Respondents - Appellees.

No. 07-4070

(D.C. No. 2:06-CV-00662-DAK)

(D. Utah)


Before LUCERO, HARTZ, and GORSUCH, Circuit Judges.

Jiayang Hua, an expelled sociology graduate student at the University of

Utah, filed two unsuccessful pro se lawsuits in Utah state courts against the University and several of its officials, challenging his expulsion on both federal and state law grounds. Unhappy with the results in his state court proceedings, Mr. Hua then filed a pro se complaint in the United States District Court for the District of Utah, essentially attempting to appeal the state courts' decisions. The district court held, inter alia, that Mr. Hua failed to state a claim due to the Rooker-Feldman doctrine. Alternatively, it held that either res judicata (claim preclusion) or the Utah statute of limitations barred his federal action. We agree and affirm.

* * *

In May 1999, the Sociology Department at the University of Utah expelled Jiayang Hua from its graduate program for failure to make sufficient progress toward his doctoral degree. Over a year later, Mr. Hua appealed this decision to the department, which stood by its decision to expel him. Mr. Hua then appealed to the College of Social and Behavioral Science Academic Misconduct Committee, which denied Mr. Hua's appeal in writing after granting him a full evidentiary hearing in April 2001. Both the dean and vice president of academic affairs reviewed and denied Mr. Hua's appeal before the University issued a final written denial in March 2002.

In August 2002, Mr.
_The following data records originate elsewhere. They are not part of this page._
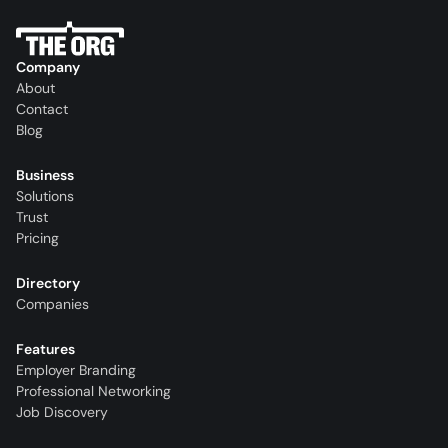
Company
About
Contact
Blog
Business
Solutions
Trust
Pricing
Directory
Companies
Features
Employer Branding
Professional Networking
Job Discovery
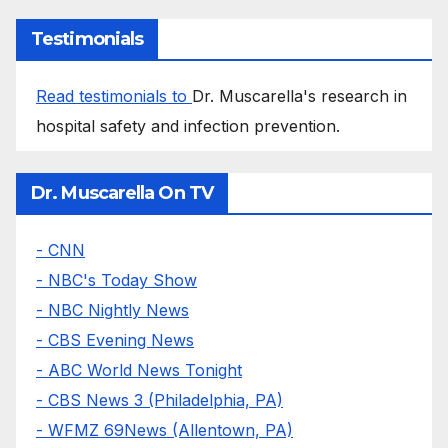
Testimonials
Read testimonials to
Dr. Muscarella's research in
hospital safety and infection prevention.
Dr. Muscarella On TV
- CNN
- NBC's Today Show
- NBC Nightly News
- CBS Evening News
- ABC World News Tonight
- CBS News 3 (Philadelphia, PA)
- WFMZ 69News (Allentown, PA)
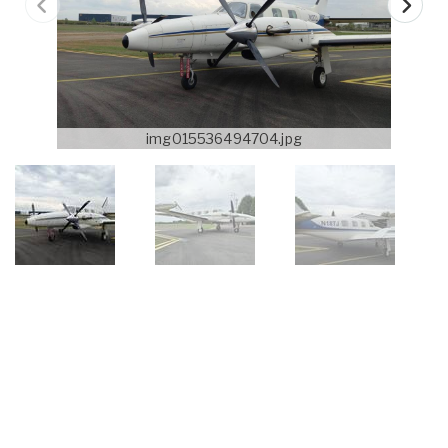
img015536494704.jpg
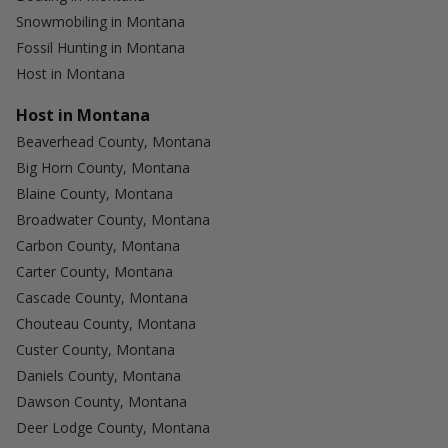
Snowmobiling in Montana
Fossil Hunting in Montana
Host in Montana
Host in Montana
Beaverhead County, Montana
Big Horn County, Montana
Blaine County, Montana
Broadwater County, Montana
Carbon County, Montana
Carter County, Montana
Cascade County, Montana
Chouteau County, Montana
Custer County, Montana
Daniels County, Montana
Dawson County, Montana
Deer Lodge County, Montana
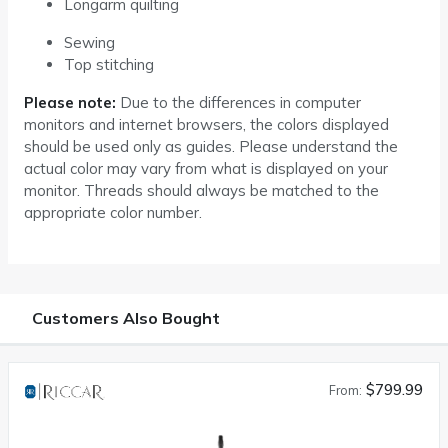
Longarm quilting
Sewing
Top stitching
Please note:
Due to the differences in computer
monitors and internet browsers, the colors displayed
should be used only as guides. Please understand the
actual color may vary from what is displayed on your
monitor. Threads should always be matched to the
appropriate color number.
Customers Also Bought
$799.99
From:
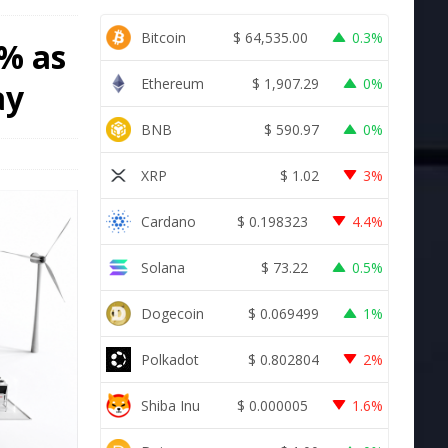
Bitcoin
$
64,535.00
0.3%
3% as
Ethereum
$
1,907.29
0%
ay
BNB
$
590.97
0%
XRP
$
1.02
3%
Cardano
$
0.198323
4.4%
Solana
$
73.22
0.5%
Dogecoin
$
0.069499
1%
Polkadot
$
0.802804
2%
Shiba Inu
$
0.000005
1.6%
Hua filed a lawsuit in state court against the University, its vice president for academic affairs, the sociology department, and its chair, seeking to revisit the University's decision to expel him. The Utah court dismissed Mr. Hua's lawsuit for lack of jurisdiction under the Utah Government Immunity Act and the Utah Administrative Procedures Act. Instead of appealing this dismissal, Mr. Hua brought a second state court lawsuit in July 2003 against the University, the sociology department, its chair, and the graduate program director. Here, Mr. Hua again sought review of the University's decision to expel him, though he also added claims for money damages, alleging emotional distress and violations of his federal rights, including under the Takings Clause. The state trial court this time held that Utah's four-year statute of limitations barred Mr. Hua's federal claims and res judicata barred his state claims. Mr. Hua appealed to the Utah appellate court, which affirmed; both the Utah Supreme Court and United States Supreme Court declined to take his case.

In August 2006, Mr. Hua filed the present action in the United States District Court for the District of Utah, seeking review of his expulsion proceedings and state court suits, alleging violations of his federal rights, and seeking damages. The district court held that the Rooker-Feldman doctrine prevented it from entertaining his suit. See Bolden v. City of Topeka, Kan., 441 F.3d 1129, 1139 (10th Cir. 2006) ("The Rooker-Feldman doctrine prohibits federal suits that amount to appeals of state-court judgments."). Alternatively, the district court held that res judicata (claim preclusion) foreclosed its review. See MACTEC, Inc. v. Gorelick, 427 F.3d 821, 831 (10th Cir. 2005) ("The doctrine of res judicata, or claim preclusion, will prevent a party from relitigating a legal claim that was or could have been the subject of a previously issued final judgment.") (internal citation omitted). Indeed, the district court held that (1) the Utah state courts issued final judgments on the merits; (2) Mr. Hua sued the same parties as in the Utah state court proceedings; and (3) Mr. Hua brought an identical cause of action in federal court that he brought in state court. Finally, the district court held Mr. Hua's federal lawsuit also suffered from fatal limitations problems. See Utah Code Ann. 78-12-25(3) (providing four-year statute of limitations "for relief not otherwise provided by law"). Thus, the district court dismissed with prejudice Mr. Hua's complaint, under, inter alia, 28 U.S.C.  1915(e)(2)(B)(ii), for failure to state a claim.(1)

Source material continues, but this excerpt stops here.